それでも、いつまでも席に座っていられる保証はなく、実際、直近ではユーザー数が減っている訳です。

これらのことを加味すると、ネットフリックスが収益の安定もしくは拡大を維持するには、「これ以上ユーザー数が減らない、もしくは増える」状況を作るしかなく、先述した広告付き低価格プランも「有料である」ことでユーザーを辞める人々を引き止める策だとされています。

また、広告を出す側もネットフリックスのユーザーがどんな広告を見たかを分析し、ユーザーに合わせた広告を打ちたいという広告を出す側の事情も当然絡んでいるものと思われます。

更に、ネットフリックスは既存のユーザー離れを食い止めるだけでなく、新規ユーザーの獲得も睨んでゲーム事業にも力を入れ始めています。

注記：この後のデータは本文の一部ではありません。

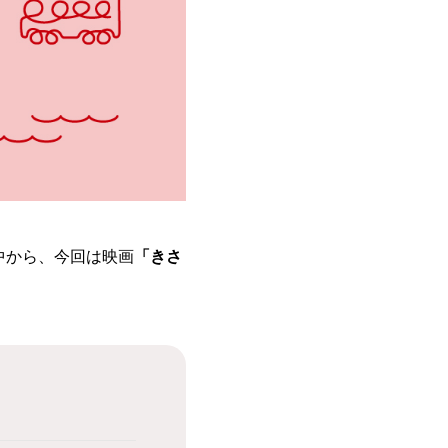
中から、今回は映画
「きさ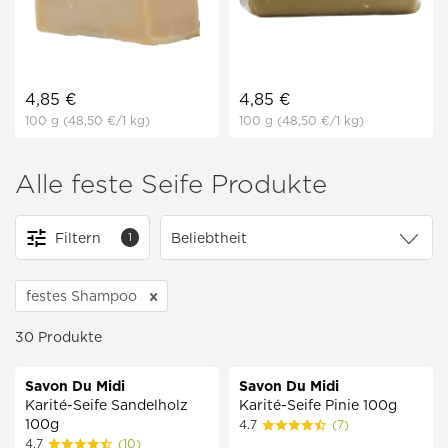
4,85 €
4,85 €
100 g
(48,50 €
/1 kg)
100 g
(48,50 €
/1 kg)
Alle feste Seife Produkte
Filtern
1
festes Shampoo
30
Produkte
Savon Du Midi
Savon Du Midi
Karité-Seife Sandelholz
Karité-Seife Pinie 100g
100g
4.7
(7)
4.7
(10)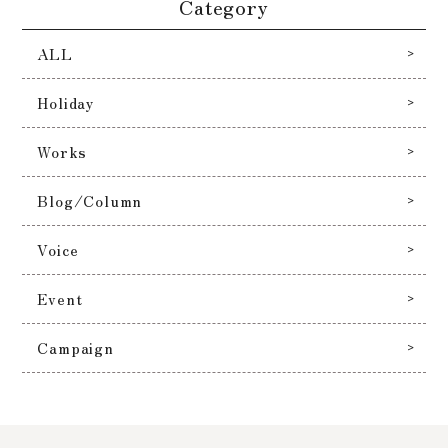
Category
ALL
Holiday
Works
Blog/Column
Voice
Event
Campaign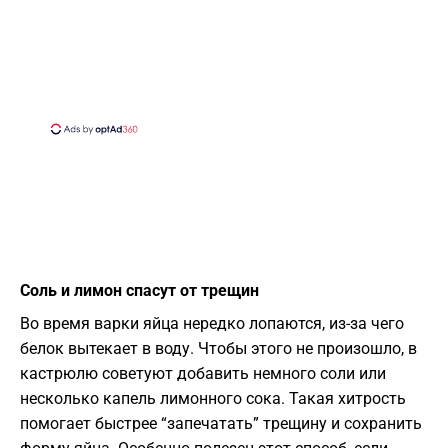
Соль и лимон спасут от трещин
Во время варки яйца нередко лопаются, из-за чего
белок вытекает в воду. Чтобы этого не произошло, в
кастрюлю советуют добавить немного соли или
несколько капель лимонного сока. Такая хитрость
помогает быстрее “запечатать” трещину и сохранить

ネットフリックスは、2021年11月から、パズルゲーム「真実の物語」やカードゲーム「カードブラスト」など、合計20タイトル以上のスマホ向けゲームを展開。これらゲームはApp StoreやGoogle Playでダウンロードでき、アプリ内課金はなく、広告も表示されないものの、ネットフリックスの会員でないとプレーできないそうです。

ただ、それで会員が増えるためには、そのゲームがどうしてもやりたいと思わせるものでなくてはならず、どこまでそういった優れたゲームコンテンツを生み出せるのかがカギになります。

こうしてみてくると既存のテレビメディアは、旧態依然とした番組作りのままでは相当厳しい時代になることが予想されます。

ネットフリックス・プロダクション部門の日本統括ディレクターの小沢禎二氏は「現在のネットフリックスでは『Local for Local』(地域のために地域で)が合言葉になっている」とコメントしています。

これは、海外でも通じる、世界で売れることを軸に据えるのではなく、「まずは制作している地域でヒットすることを狙い、それが結果的に世界でもヒットする」やり方を考えるという意味なのだそうです。

メディアが多様化し、視聴者が好むコンテンツも多様化する今、忖度しまくって、取り扱いNGのコンテンツを増やせば増やすほど、それが却って自分の首を絞めることに繋がっていくようにも思えますね。